**TASK DETAILS**
Extract, from the records beneath this instruction, each line that contains the word "Mytheresa".

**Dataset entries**

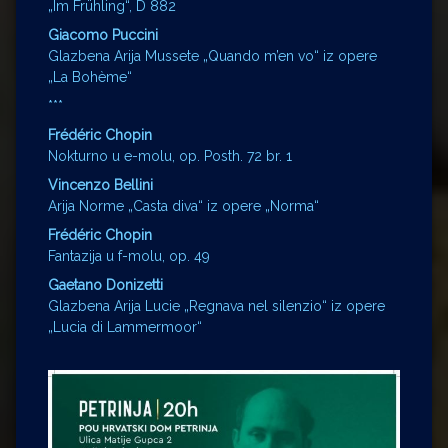
„Im Frühling“, D 882
Giacomo Puccini
Glazbena Arija Mussete „Quando m’en vo“ iz opere
„La Bohème“
***
Frédéric Chopin
Nokturno u e-molu, op. Posth. 72 br. 1
Vincenzo Bellini
Arija Norme „Casta diva“ iz opere „Norma“
Frédéric Chopin
Fantazija u f-molu, op. 49
Gaetano Donizetti
Glazbena Arija Lucie „Regnava nel silenzio“ iz opere
„Lucia di Lammermoor“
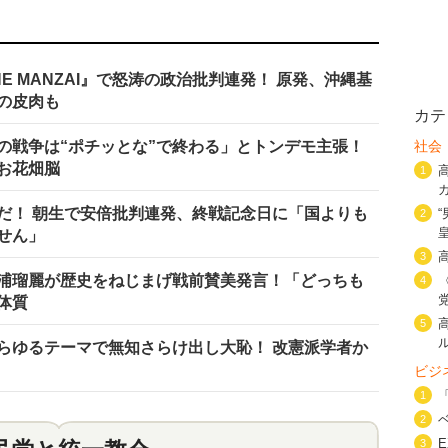
E MANZAI』で怒涛の政治批判連発！ 原発、沖縄基
の皮肉も
カテ
の戦争は“ポチッとな”で終わる」とトンデモ主張！
社会
お花畑脳
1
”だ！ 朝生で安倍批判連発、終戦記念日に「国よりも
2
せん」
3
三浦瑠麗が歴史をねじまげ戦前賛美発言！「どっちも
4
体質
5
らゆるテーマで無知さらけ出し大恥！ 改憲派学者か
ビジ
1
2
3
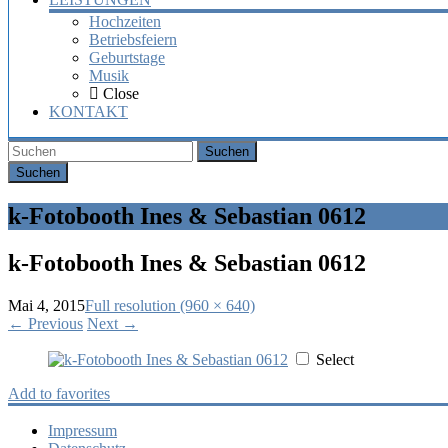
Hochzeiten
Betriebsfeiern
Geburtstage
Musik
Close
KONTAKT
Suchen
k-Fotobooth Ines & Sebastian 0612
k-Fotobooth Ines & Sebastian 0612
Mai 4, 2015
Full resolution (960 × 640)
←
Previous
Next
→
Select
Add to favorites
Impressum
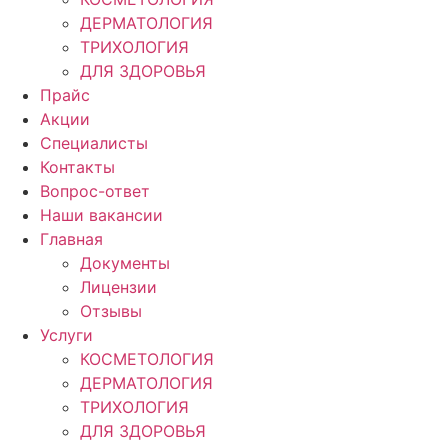
ДЕРМАТОЛОГИЯ
ТРИХОЛОГИЯ
ДЛЯ ЗДОРОВЬЯ
Прайс
Акции
Специалисты
Контакты
Вопрос-ответ
Наши вакансии
Главная
Документы
Лицензии
Отзывы
Услуги
КОСМЕТОЛОГИЯ
ДЕРМАТОЛОГИЯ
ТРИХОЛОГИЯ
ДЛЯ ЗДОРОВЬЯ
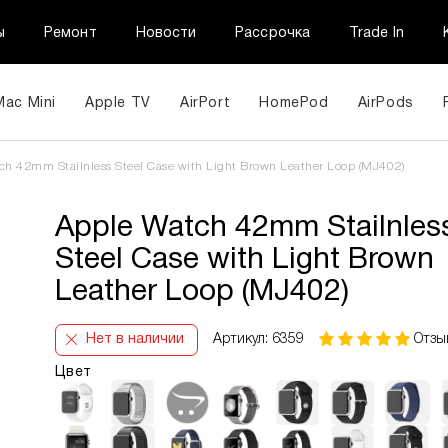
ы
Ремонт
Новости
Рассрочка
Trade In
Mac Mini
Apple TV
AirPort
HomePod
AirPods
ch 42mm Stailnless Steel Case with Light Brown Leather Loop (MJ402)
Apple Watch 42mm Stailnles
Steel Case with Light Brown
Leather Loop (MJ402)
Нет в наличии
Артикул: 6359
Отзы
Цвет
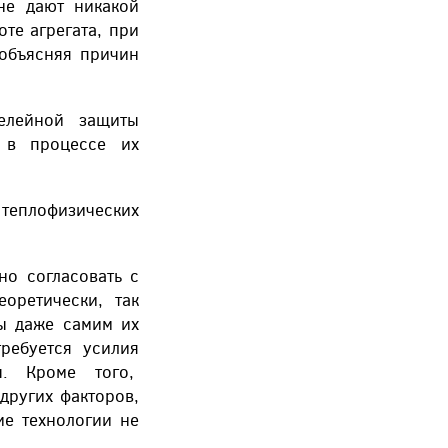
не дают никакой
те агрегата, при
 объясняя причин
елейной защиты
 в процессе их
теплофизических
но согласовать с
еоретически, так
ны даже самим их
требуется усилия
ы. Кроме того,
других факторов,
ие технологии не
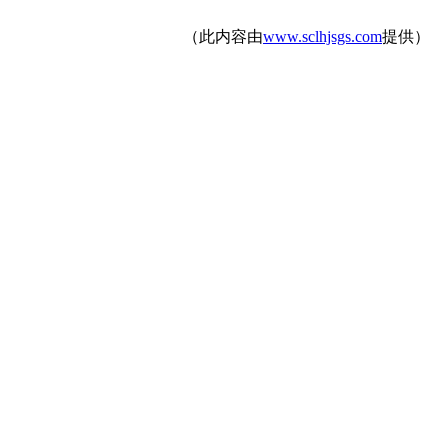
（此内容由
www.sclhjsgs.com
提供）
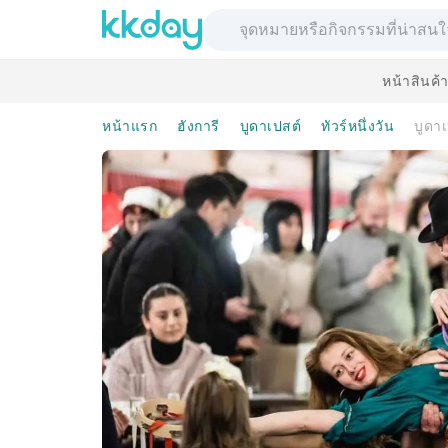
หน้าสินค้
หน้าแรก
ฮังการี
บูดาเปสต์
ทัวร์หนึ่งวัน
บูดา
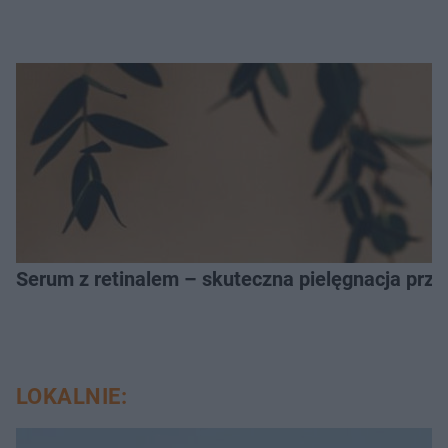
Serum z retinalem – skuteczna pielęgnacja prz
LOKALNIE:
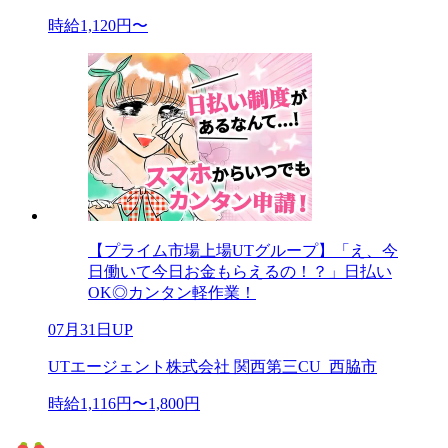
時給1,120円〜
【プライム市場上場UTグループ】「え、今
日働いて今日お金もらえるの！？」日払い
OK◎カンタン軽作業！
07月31日UP
UTエージェント株式会社 関西第三CU_西脇市
時給1,116円〜1,800円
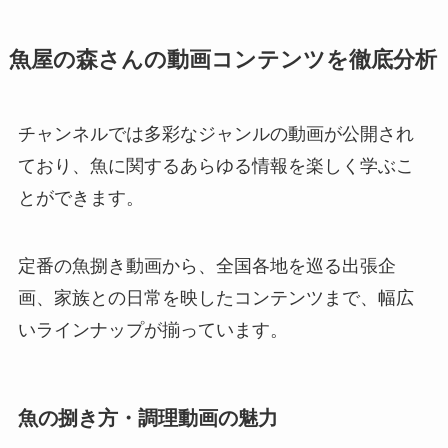
魚屋の森さんの動画コンテンツを徹底分析
チャンネルでは多彩なジャンルの動画が公開され
ており、魚に関するあらゆる情報を楽しく学ぶこ
とができます。
定番の魚捌き動画から、全国各地を巡る出張企
画、家族との日常を映したコンテンツまで、幅広
いラインナップが揃っています。
魚の捌き方・調理動画の魅力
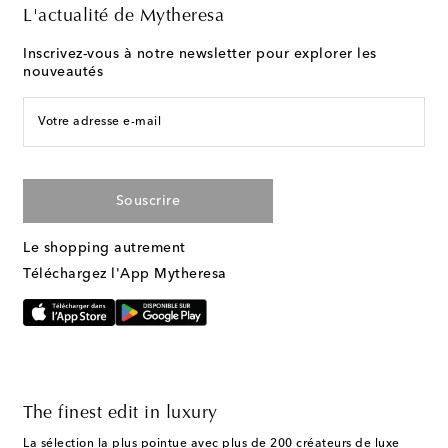
L'actualité de Mytheresa
Inscrivez-vous à notre newsletter pour explorer les
nouveautés
Votre adresse e-mail
Souscrire
Le shopping autrement
Téléchargez l'App Mytheresa
The finest edit in luxury
La sélection la plus pointue avec plus de 200 créateurs de luxe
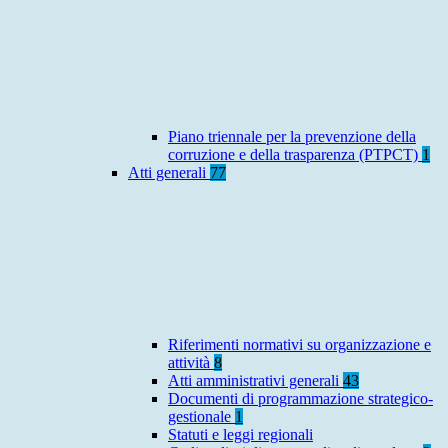
Piano triennale per la prevenzione della
corruzione e della trasparenza (PTPCT)
1
Atti generali
77
Riferimenti normativi su organizzazione e
attività
8
Atti amministrativi generali
43
Documenti di programmazione strategico-
gestionale
1
Statuti e leggi regionali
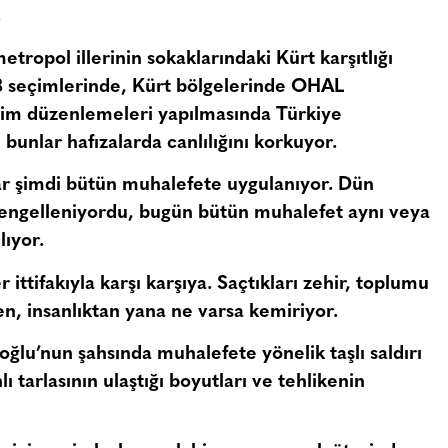
.
tropol illerinin sokaklarındaki Kürt karşıtlığı
 seçimlerinde, Kürt bölgelerinde OHAL
çim düzenlemeleri yapılmasında Türkiye
 bunlar hafızalarda canlılığını korkuyor.
ar şimdi bütün muhalefete uygulanıyor. Dün
, engelleniyordu, bugün bütün muhalefet aynı veya
lıyor.
ittifakıyla karşı karşıya. Saçtıkları zehir, toplumu
ten, insanlıktan yana ne varsa kemiriyor.
u’nun şahsında muhalefete yönelik taşlı saldırı
 tarlasının ulaştığı boyutları ve tehlikenin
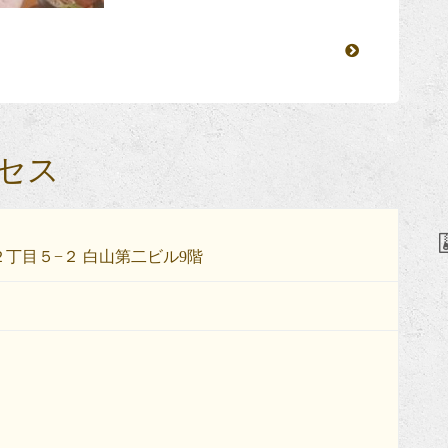
セス
丁目５−２ 白山第二ビル9階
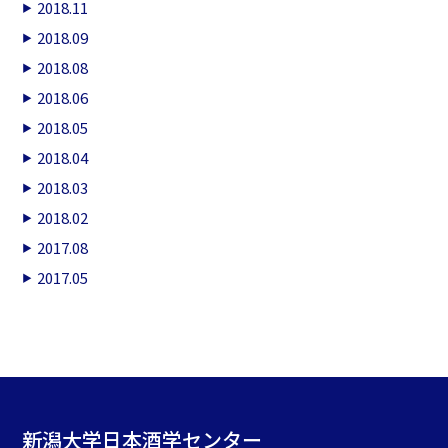
2018.11
2018.09
2018.08
2018.06
2018.05
2018.04
2018.03
2018.02
2017.08
2017.05
新潟大学日本酒学センター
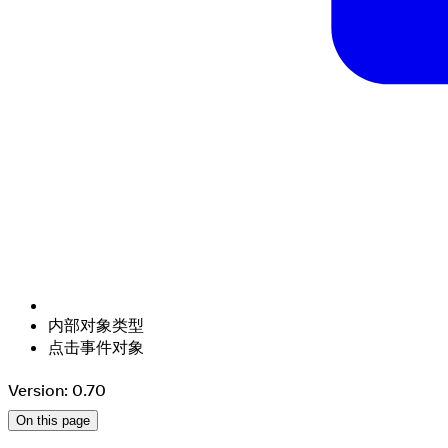
内部对象类型
点击事件对象
Version: 0.70
On this page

**EXERCISE SOLUTION**
L'actualité de Mytheresa
Téléchargez l'App Mytheresa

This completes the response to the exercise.